BTRIPP (btripp) wrote,

What we are becoming ...

I got this book via the “Early Reviewers” program, and like most (if not all) of the books featured there, it was a bit of a “pig in a poke”, as the information one is provided to make one's request decisions is typically a scant few sentences about each featured book. Fortunately, Michael Bess' Our Grandchildren Redesigned: Life in the Bioengineered Society of the Near Future is pretty good … a bit “more than I really wanted to know” on the topic, but certainly interesting and informative. I have some friends who are very into the thought of “posthuman” existence (especially into living forever), and this book would be ideal for them … for everybody else, well, it might be a bit speculative. However, in this case, the speculation is backed up by a metric s-load of research … the book itself is only 216 pages, which is followed with another 70 (one-third more) pages of bibliography and notes (and in this case you have to follow along in the end notes, as there are frequent major chunks of text back there supporting arguments or adding context for things in main part).

The book is structured in four sections, “Humans Redesigned”, “Justice”, “Identity”, and “Choices”. With four to six chapters each, looking at specific topics. Part of me wants to rattle these off, but there are a LOT of them. One of the admirable elements to the book is how it's integrated with a companion web site. Now, I've had bad luck with companion sites in the past (they have a bad habit of being neglected, if not ending up 404'd), but this one looks like it's a very well designed web site (well, with the glaring exception that the “Dialog Page”, featuring what would no doubt be a fascinating forum for the various topics, is empty, and requiring one to be “logged in” - despite what appears to be the fact that one can neither register to log in, nor log in if one were registered – to start a discussion), which notably features 16 appendices of follow-up information for various parts of the book, plus “update” sections, featuring recent articles in the Science/Technology area (the first section of the book, featuring Artificial Intelligence, Bioelectronics, Genetics, Nanotechnology, Pharmaceuticals, Robotics, and Synthetic Biology) as well as the Social/Cultural arena (the three other sections, Choices, Identity, Justice). This is at the unwieldy, albeit unmistakable

One of the interesting format elements here is that most chapters start with a “brief fictional vignette” which, while (naturally enough) somewhat sci-fi, allow the author to paint a rather vibrant picture of how some of these enhancements/developments might play out.
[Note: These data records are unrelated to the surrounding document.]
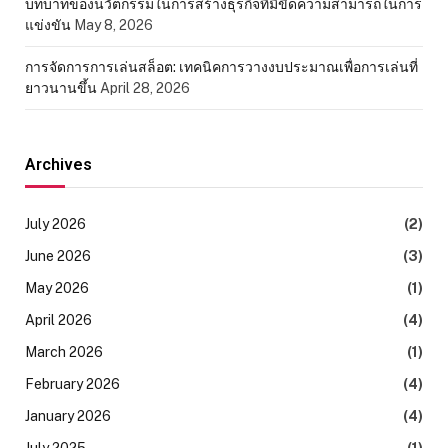
บทบาทของนวัตกรรมในการสร้างธุรกิจที่มีขีดความสามารถในการ
แข่งขัน
May 8, 2026
การจัดการการเล่นสล็อต: เทคนิคการวางงบประมาณเพื่อการเล่นที่
ยาวนานขึ้น
April 28, 2026
Archives
July 2026
(2)
June 2026
(3)
May 2026
(1)
April 2026
(4)
March 2026
(1)
February 2026
(4)
January 2026
(4)
July 2025
(1)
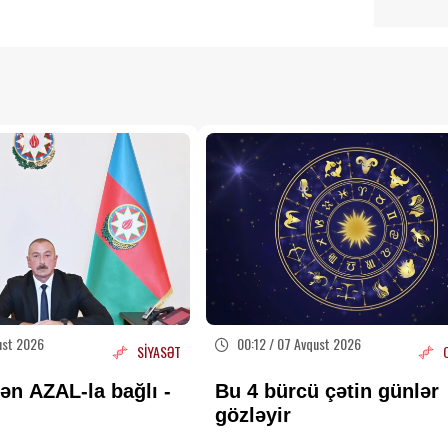
ust 2026
00:12 / 07 Avqust 2026
SİYASƏT
ən AZAL-la bağlı -
Bu 4 bürcü çətin günlər
gözləyir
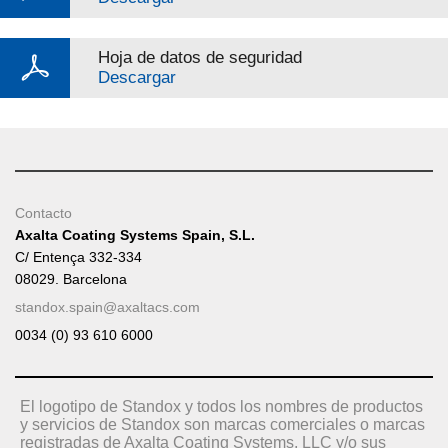
Hoja de datos de seguridad
Descargar
Contacto
Axalta Coating Systems Spain, S.L.
C/ Entença 332-334
08029. Barcelona
standox.spain@axaltacs.com
0034 (0) 93 610 6000
El logotipo de Standox y todos los nombres de productos
y servicios de Standox son marcas comerciales o marcas
registradas de Axalta Coating Systems, LLC y/o sus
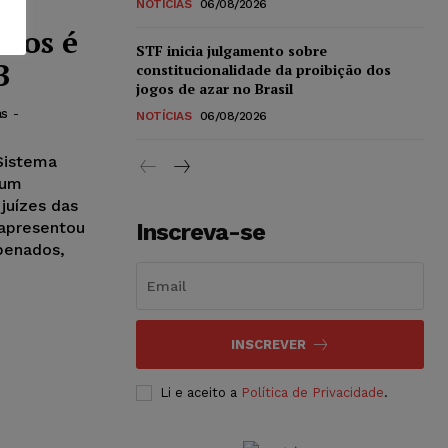
NOTÍCIAS
06/08/2026
dos é
STF inicia julgamento sobre
B
constitucionalidade da proibição dos
jogos de azar no Brasil
as
-
NOTÍCIAS
06/08/2026
Sistema
 um
juízes das
apresentou
Inscreva-se
penados,
INSCREVER
Li e aceito a
Política de Privacidade
.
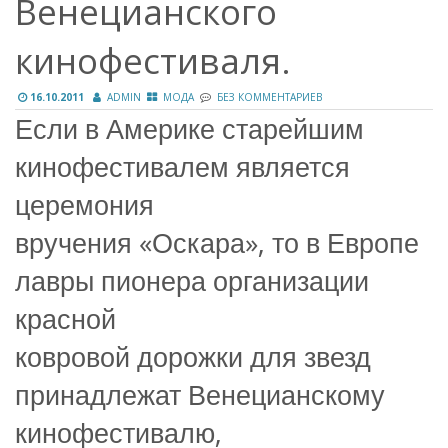
Венецианского
кинофестиваля.
16.10.2011
ADMIN
МОДА
БЕЗ КОММЕНТАРИЕВ
Если в Америке старейшим
кинофестивалем является
церемония
вручения «Оскара», то в Европе
лавры пионера организации
красной
ковровой дорожки для звезд
принадлежат Венецианскому
кинофестивалю,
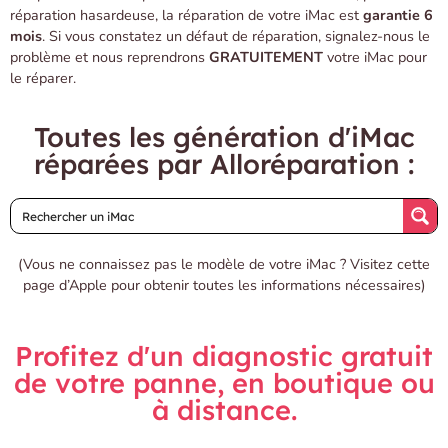
réparation hasardeuse, la réparation de votre iMac est
garantie 6
mois
. Si vous constatez un défaut de réparation,
signalez-nous
le
problème et nous reprendrons
GRATUITEMENT
votre iMac pour
le réparer.
Toutes les génération d'iMac
réparées par Alloréparation :
(Vous ne connaissez pas le modèle de votre iMac ?
Visitez cette
page d’Apple
pour obtenir toutes les informations nécessaires)
Profitez d'un diagnostic gratuit
de votre panne, en boutique ou
à distance.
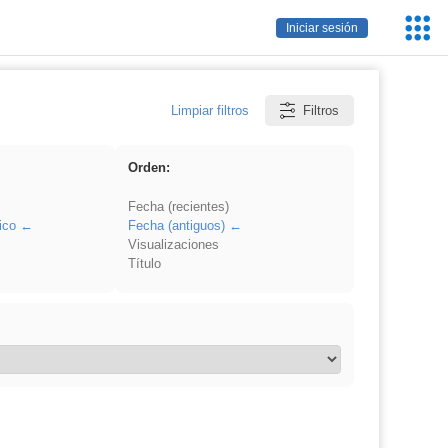
Servic
Iniciar sesión
Educa
Limpiar filtros
Filtros
Orden:
Fecha (recientes)
ico
Fecha (antiguos)
Visualizaciones
Título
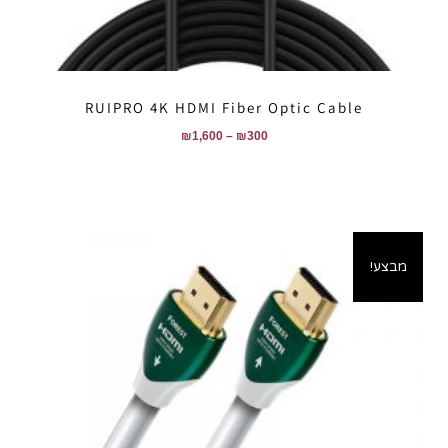
RUIPRO 4K HDMI Fiber Optic Cable
₪
1,600
–
₪
300
מבצע!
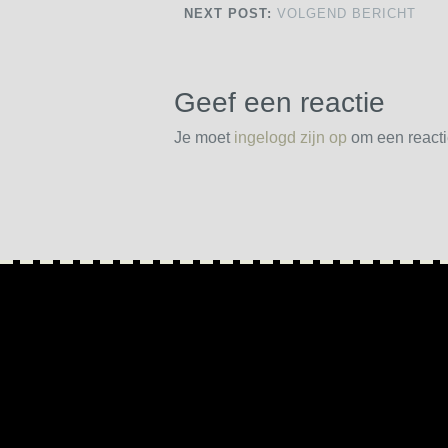
NEXT POST:
VOLGEND BERICHT
Geef een reactie
Je moet
ingelogd zijn op
om een reactie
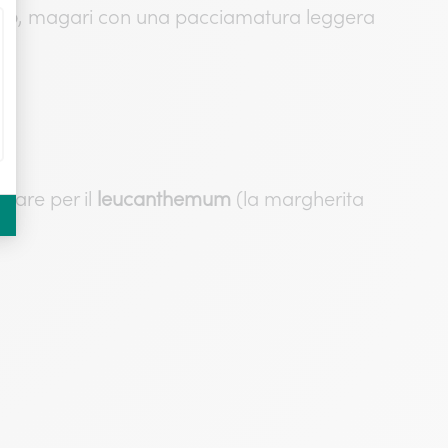
lo
, magari con una pacciamatura leggera
olare per il
leucanthemum
(la margherita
There was one snippet of one of these that I found particularly engaging – part of a story about a sort of rescue shelter for bio-engineered “mistakes”, this being an encounter with a orangutan which had been engineered with “twenty percent human cognition-related genes”:
      She led him towards a side door. “There's one more guy I'd like you to meet before lunch. Over in that small red barn over there. His name's Jeremy.
      He followed her into the barn. Same musky smell, only more pungent. A dappled light coming through the skylight. Steel bars, the whole place a cage. A thatched hut over in the far corner of the cage, woven from sheaves of grass and leaves.
      “Jeremy,” she called out, “You have a visitor.”
      David peered into the darkness, his eyes adjusting. A holo screen on the wall lit up. Letters began appearing, forming words.
      GO WAY.
      David looked at her, but she ignored him.
      “Come on, Jeremy. Just a few minutes so you can meet your new friend David.
      He noticed she was speaking more slowly and clearly than usual.
      Silence. Then letters.
      “No, you're not. You're just being unfriendly.”
      THRO POOP.
      “You better not! If you want dinner today.”
      Rustling, the grass parted, and he came out. An orangutan. About one-and-a-half meters tall, a huge round face, round brown eyes. He stood leaning forward, holding a large wireless keyboard in his left hand.
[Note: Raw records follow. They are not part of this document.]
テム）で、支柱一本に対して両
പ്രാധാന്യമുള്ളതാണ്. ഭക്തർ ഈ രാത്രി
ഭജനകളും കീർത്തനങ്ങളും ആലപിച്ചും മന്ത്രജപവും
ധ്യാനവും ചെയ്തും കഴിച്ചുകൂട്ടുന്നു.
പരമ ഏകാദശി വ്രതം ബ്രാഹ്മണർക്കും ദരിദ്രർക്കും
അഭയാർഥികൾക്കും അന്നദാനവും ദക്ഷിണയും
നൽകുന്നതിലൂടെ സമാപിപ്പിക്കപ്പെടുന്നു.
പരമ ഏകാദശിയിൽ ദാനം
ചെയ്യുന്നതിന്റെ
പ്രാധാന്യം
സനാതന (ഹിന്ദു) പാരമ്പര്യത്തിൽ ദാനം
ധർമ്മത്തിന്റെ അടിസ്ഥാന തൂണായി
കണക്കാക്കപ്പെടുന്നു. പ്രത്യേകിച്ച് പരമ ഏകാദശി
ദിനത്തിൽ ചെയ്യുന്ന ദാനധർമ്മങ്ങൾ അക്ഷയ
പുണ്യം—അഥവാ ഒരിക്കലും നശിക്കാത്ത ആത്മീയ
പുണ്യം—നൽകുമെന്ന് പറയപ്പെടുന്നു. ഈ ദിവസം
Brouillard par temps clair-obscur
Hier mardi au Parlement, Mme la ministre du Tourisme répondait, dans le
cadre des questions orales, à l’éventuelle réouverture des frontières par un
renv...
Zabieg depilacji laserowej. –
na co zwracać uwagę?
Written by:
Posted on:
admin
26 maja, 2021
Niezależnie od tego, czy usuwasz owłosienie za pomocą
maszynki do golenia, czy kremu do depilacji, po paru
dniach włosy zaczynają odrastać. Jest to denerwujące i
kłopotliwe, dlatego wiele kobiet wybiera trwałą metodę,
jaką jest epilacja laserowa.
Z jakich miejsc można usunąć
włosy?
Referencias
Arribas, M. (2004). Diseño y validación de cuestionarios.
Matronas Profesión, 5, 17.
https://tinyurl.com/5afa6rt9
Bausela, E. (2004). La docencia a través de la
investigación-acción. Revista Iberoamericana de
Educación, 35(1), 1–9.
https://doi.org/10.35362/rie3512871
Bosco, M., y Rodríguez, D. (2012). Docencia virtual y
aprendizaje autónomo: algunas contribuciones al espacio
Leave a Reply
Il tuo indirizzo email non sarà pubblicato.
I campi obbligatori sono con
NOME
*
      “So … why's he here? Why wasn't he considered a success?”
      “Because he's miserable, that's why. He's tried three times to commit suicide.”
I have quite a few little bookmarks though this, flagging things that I felt were particularly notable. There is so much stuff covered in Our Grandchildren Redesigned that I won't try to walk you through it all, but will hopefully be able to give you a sense of what's in here by dropping in on the bits I felt were worth a slip of paper …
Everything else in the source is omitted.